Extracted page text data
◇ ◇ ◇ ◇
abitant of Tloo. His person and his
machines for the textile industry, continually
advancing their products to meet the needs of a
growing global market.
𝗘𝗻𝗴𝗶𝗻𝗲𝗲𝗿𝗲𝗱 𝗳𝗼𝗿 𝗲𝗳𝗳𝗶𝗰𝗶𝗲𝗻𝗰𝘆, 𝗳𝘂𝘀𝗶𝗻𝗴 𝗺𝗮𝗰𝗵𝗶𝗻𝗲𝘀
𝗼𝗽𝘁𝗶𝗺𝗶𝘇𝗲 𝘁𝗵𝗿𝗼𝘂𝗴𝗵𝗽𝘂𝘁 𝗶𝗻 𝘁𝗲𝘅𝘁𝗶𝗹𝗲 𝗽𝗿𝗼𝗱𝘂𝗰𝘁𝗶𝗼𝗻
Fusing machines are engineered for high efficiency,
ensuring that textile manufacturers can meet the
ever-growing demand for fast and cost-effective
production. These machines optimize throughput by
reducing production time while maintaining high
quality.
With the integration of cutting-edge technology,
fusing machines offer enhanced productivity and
◇ ◇ ◇ ◇
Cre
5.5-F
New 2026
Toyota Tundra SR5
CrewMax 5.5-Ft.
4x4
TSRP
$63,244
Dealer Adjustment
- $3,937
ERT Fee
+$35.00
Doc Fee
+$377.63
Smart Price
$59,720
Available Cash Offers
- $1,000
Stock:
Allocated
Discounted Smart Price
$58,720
◇ ◇ ◇ ◇
Problem to solve = Every line above that has the string "meet" needs to be copied.

Answer to the problem =
advancing their products to meet the needs of a
ensuring that textile manufacturers can meet the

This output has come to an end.